Plantinga addresses the topics of hope and longing in the first chapter of his book Engaging in God’s World. He states that all humans have an inner longing for “something we have been separated from.” We are hoping to be reunited to something that we are missing—a happy memory, friends, and etc… However, Plantinga states, we will never truly fulfill this longing with the unions we create on this earth. Plantinga writes that all humans are born with a longing and want for God. This is where our feeling of separation comes from. It is the reason for our “stabs of joy and longing.”
Plantinga’s next and final point is to say show that longing is just an ingredient of hope. Hope comes from a want for something, and an intense want of something can be described as a “longing” for it. This hope is coupled with imagination. It is the imagination that allows us to hope and the hope that keeps us going. To hope and not to act on this hope, however, is useless. “Without costly action, hope can soften into sentimentality. With costly action, hope may harden into reality.” With this statement, we are told that we cannot rely on hope only, but rather, we must act in accordance with this hope. Finally, we must base our hope and center it on Jesus Christ alone. I do appreciate Plantinga’s idea that we cannot rely on our hopes and just expect them to turn into reality. We cannot simply be idle, waiting for our hopes to “harden into reality,” but neither can we ourselves make that hope harden. We need to work towards it, but it is up to God whether or not this hope will become reality.
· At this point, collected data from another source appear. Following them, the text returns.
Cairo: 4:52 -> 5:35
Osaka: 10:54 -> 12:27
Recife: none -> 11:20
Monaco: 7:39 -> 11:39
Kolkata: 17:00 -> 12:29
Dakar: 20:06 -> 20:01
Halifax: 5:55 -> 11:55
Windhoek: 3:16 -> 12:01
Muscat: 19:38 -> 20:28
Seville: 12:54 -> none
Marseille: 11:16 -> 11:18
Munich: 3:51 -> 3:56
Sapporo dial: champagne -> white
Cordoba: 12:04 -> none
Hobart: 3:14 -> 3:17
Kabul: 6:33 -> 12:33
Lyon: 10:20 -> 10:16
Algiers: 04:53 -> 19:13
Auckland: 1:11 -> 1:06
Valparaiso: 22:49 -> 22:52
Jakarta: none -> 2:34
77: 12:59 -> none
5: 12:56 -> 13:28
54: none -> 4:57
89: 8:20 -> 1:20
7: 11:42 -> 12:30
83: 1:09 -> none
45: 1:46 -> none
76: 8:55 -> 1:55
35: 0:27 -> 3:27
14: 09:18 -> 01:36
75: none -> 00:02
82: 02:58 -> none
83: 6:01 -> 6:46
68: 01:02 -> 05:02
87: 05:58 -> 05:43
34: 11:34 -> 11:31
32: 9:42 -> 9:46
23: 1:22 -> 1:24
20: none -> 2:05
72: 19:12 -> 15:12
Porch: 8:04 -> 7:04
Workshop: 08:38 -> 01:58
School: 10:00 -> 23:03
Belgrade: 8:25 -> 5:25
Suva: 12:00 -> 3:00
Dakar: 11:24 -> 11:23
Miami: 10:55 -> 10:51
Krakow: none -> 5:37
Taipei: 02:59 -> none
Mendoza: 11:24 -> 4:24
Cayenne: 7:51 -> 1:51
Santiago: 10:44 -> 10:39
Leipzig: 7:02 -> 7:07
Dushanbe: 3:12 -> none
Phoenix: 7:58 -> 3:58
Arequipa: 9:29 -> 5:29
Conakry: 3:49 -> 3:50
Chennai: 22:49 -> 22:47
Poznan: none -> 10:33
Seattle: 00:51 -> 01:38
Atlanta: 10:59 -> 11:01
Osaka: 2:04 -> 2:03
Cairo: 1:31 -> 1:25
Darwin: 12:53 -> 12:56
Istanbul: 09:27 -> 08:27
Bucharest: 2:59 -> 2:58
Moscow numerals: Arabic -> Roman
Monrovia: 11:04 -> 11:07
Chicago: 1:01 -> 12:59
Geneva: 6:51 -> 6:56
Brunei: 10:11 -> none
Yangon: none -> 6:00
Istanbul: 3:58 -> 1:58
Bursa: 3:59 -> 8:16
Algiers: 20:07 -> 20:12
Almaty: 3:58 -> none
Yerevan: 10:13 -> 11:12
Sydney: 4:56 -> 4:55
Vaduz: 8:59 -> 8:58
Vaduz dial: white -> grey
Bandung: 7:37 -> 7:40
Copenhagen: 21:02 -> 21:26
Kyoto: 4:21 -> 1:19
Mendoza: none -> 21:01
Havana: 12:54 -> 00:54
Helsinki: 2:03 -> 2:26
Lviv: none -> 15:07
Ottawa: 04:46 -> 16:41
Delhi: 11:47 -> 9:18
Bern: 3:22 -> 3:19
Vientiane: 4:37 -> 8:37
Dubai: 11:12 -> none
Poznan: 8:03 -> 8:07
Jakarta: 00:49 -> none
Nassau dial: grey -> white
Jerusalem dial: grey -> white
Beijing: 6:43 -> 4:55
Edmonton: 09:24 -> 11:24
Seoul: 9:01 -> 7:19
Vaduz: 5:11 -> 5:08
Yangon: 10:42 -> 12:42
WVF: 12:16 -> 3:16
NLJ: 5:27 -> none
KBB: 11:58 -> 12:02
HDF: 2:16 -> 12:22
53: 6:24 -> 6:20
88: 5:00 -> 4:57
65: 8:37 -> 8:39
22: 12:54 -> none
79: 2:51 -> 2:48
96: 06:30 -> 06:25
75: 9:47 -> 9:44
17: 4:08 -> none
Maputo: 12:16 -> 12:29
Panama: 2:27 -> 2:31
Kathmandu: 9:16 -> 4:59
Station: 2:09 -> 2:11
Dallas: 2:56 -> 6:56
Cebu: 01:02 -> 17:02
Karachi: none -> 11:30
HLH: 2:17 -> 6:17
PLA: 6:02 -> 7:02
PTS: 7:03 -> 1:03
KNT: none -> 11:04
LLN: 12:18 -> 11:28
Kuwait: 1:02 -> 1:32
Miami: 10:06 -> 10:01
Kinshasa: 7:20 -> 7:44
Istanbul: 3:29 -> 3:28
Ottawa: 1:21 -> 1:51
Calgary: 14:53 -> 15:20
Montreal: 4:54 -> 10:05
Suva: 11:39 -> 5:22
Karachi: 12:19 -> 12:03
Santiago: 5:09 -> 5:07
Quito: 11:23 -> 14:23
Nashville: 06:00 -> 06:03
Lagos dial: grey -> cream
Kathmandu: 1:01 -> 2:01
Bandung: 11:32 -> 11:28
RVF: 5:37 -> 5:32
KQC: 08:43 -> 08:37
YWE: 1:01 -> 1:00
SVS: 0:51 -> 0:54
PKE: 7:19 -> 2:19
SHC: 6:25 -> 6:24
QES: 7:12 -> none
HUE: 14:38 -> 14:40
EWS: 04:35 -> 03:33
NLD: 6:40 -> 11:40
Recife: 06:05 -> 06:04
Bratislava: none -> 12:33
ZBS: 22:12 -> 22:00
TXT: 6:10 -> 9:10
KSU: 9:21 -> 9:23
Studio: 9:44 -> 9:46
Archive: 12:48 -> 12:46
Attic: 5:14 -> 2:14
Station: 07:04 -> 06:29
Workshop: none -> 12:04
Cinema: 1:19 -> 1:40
I did find myself questioning Plantinga especially on the idea that all men “want God.” This does not make sense to me. If all men want God, and yet God rejects them, does that not make God unjust? I think instead that all creation points towards God, showing every human being that He exists, therefore leaving no man with the excuse that they did not know that God existed. However, man in his fallen, depraved nature wants to do everything to reject God. So instead, they worship nature itself. Consider Pantheism, Hinduism, and various other religions—either their central goal or some significant part of their religion is focused on the worship of nature itself.